Я киваю и ухожу на первое в жизни свидание. Мои прочие вечера наедине с мальчиками не считаются, даже Тоби не считается (и я изо всех сил стараюсь о нем не думать), и уж точно не вечеринки, после которых я целыми днями, неделями, месяцами и годами думала о том, как бы вернуть назад свои поцелуи. Ничто не сравнится с тем, как я чувствую себя сейчас, поднимаясь на холм к Джо. Будто в моей груди распахнулось окно, и внутрь вливается солнечный свет.
Глава 18
(Написано на стене в туалете у музыкальной комнаты, Кловерская школа)
Я вижу, как Джо играет на гитаре на крыльце большого белого дома на холме, и меня охватывает то же чувство, как сегодня, когда мы были с ним в Убежище. Он тихонько напевает, склонившись над инструментом, и ветер несет его слова по воздуху, точно листья.
– Привет, Джон Леннон. – Он откладывает гитару, поднимается и спрыгивает со ступенек. – Ого, ого! Ты выглядишь vachement потрясающе. Слишком хороша, чтобы провести со мной ночь.
Он чуть не прыгает на месте, и его восхищение меня завораживает. Видимо, на фабрике, где производят людей, что-то напутали и отсыпали ему слишком много восторженности. Он продолжает:
– Я тут думал о том, какой дуэт нам сыграть. Мне надо будет немного поменять аранжировку…

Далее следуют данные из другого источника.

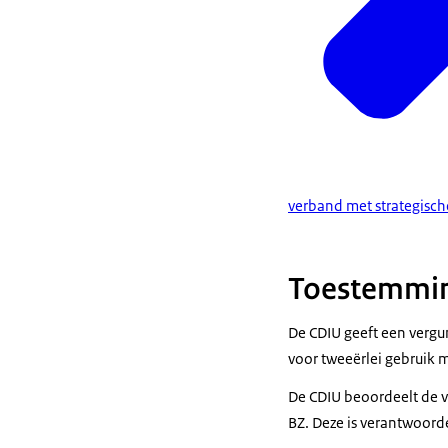
verband met strategisc
Toestemmin
De CDIU geeft een vergun
voor tweeërlei gebruik m
De CDIU beoordeelt de 
BZ. Deze is verantwoorde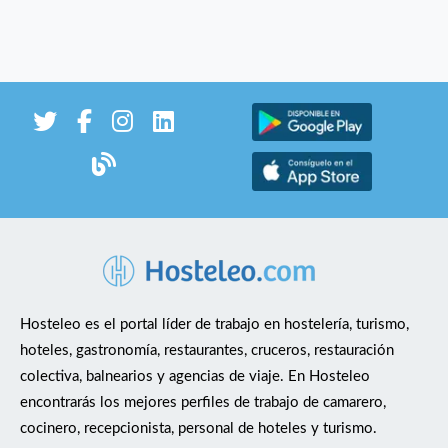
Hosteleo es el portal líder de trabajo en hostelería, turismo,
hoteles, gastronomía, restaurantes, cruceros, restauración
colectiva, balnearios y agencias de viaje. En Hosteleo
encontrarás los mejores perfiles de trabajo de camarero,
cocinero, recepcionista, personal de hoteles y turismo.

Я перестаю слушать. Надеюсь, что он просто продолжит говорить, потому что сама я не в силах произнести ни слова. Я знаю, что выражение «любовь расцвела» не надо понимать буквально, но прямо сейчас в моем сердце расцвел один цветок-шельмец, снятый замедленной съемкой. Можно увидеть, как за десять секунд он превращается из бутона в роскошное яркое великолепие.
– Все хорошо? – спрашивает Джо. Он держит меня за руки и заглядывает в лицо.

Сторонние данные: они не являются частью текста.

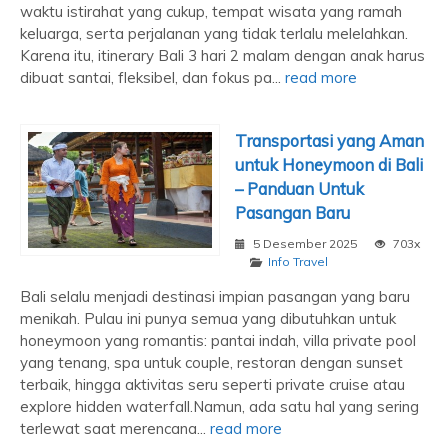
waktu istirahat yang cukup, tempat wisata yang ramah
keluarga, serta perjalanan yang tidak terlalu melelahkan.
Karena itu, itinerary Bali 3 hari 2 malam dengan anak harus
dibuat santai, fleksibel, dan fokus pa...
read more
Transportasi yang Aman
untuk Honeymoon di Bali
– Panduan Untuk
Pasangan Baru
5 Desember 2025
703x
Info Travel
Bali selalu menjadi destinasi impian pasangan yang baru
menikah. Pulau ini punya semua yang dibutuhkan untuk
honeymoon yang romantis: pantai indah, villa private pool
yang tenang, spa untuk couple, restoran dengan sunset
terbaik, hingga aktivitas seru seperti private cruise atau
explore hidden waterfall.Namun, ada satu hal yang sering
terlewat saat merencana...
read more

– Да. – Интересно, как люди вообще умудряются дышать в таких ситуациях? – Я в порядке.
– Ты в порядке, – повторяет он, как полный придурок, и любовное заклятие спадает.
– Ox, quel dork, – отталкиваю я его.
Он смеется и обнимает меня за плечи:
– Ну что ж, вы на свой страх и риск вступаете в maison Fontaine.

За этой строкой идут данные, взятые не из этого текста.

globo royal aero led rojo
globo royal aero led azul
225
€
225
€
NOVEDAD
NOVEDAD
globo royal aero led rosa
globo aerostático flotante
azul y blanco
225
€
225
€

Первое, что я замечаю в maison Fontaine, – звонит телефон, а Джо не обращает на это никакого внимания. Где-то в дальней комнате срабатывает автоответчик, и я слышу девичий голос. На секунду мне кажется, что это Рейчел. Но только кажется. Второе, что я замечаю: это место совсем не похоже на maison Walker. В нашем доме должны жить хоббиты: низкие потолки, темная сучковатая древесина, все полы, картины и стены завешаны разноцветными ковриками. Дом Джо словно парит в небе среди облаков. Повсюду окна, открывающие вид на опаленные солнцем поля, где полощутся на ветру травы, темные леса, окружающие реку, и сама река, что петляет от города к городу. Столы не прогибаются под тяжестью неразобранной почты, по полу не разбросаны снятые на бегу башмаки, комнаты не усеяны раскрытыми книгами. Джо живет в музее. Стены увешаны роскошными гитарами всех цветов, форм и размеров. Они кажутся совсем живыми, словно могут заиграть без посторонней помощи.
– Ничего так, а? Мой папа мастерит шикарные инструменты. И не только гитары. Мандолины, лютни, гусли, – говорит он, пока я пожираю все это великолепие глазами.
И вот нечто совершенно иное: комната Джо. Физическое воплощение теории хаоса. Комната ломится от самых разных предметов: инструменты, которые я никогда раньше не видела (я даже представить не могу, какие звуки они издают!), диски, музыкальные журналы, библиотечные книги на английском и французском, плакаты неизвестных французских групп, комиксы, блокноты, в которых пишет этот чудик с угловатым почерком, ноты, подключенная и неподключенная стереоаппаратура, распахнутые усилители и куча непонятных электронных устройств, старые резиновые зверюшки, чашки с синими мраморными шариками, колоды карт, груды одежды по колено высотой, и я уже молчу про тарелки, бутылки, стаканы… На столе я вижу небольшой плакат Джона Леннона.
– Х-м-м, – показываю я на постер. Осматриваюсь по сторонам. – Теперь я еще лучше понимаю, какой ты все-таки псих ненормальный.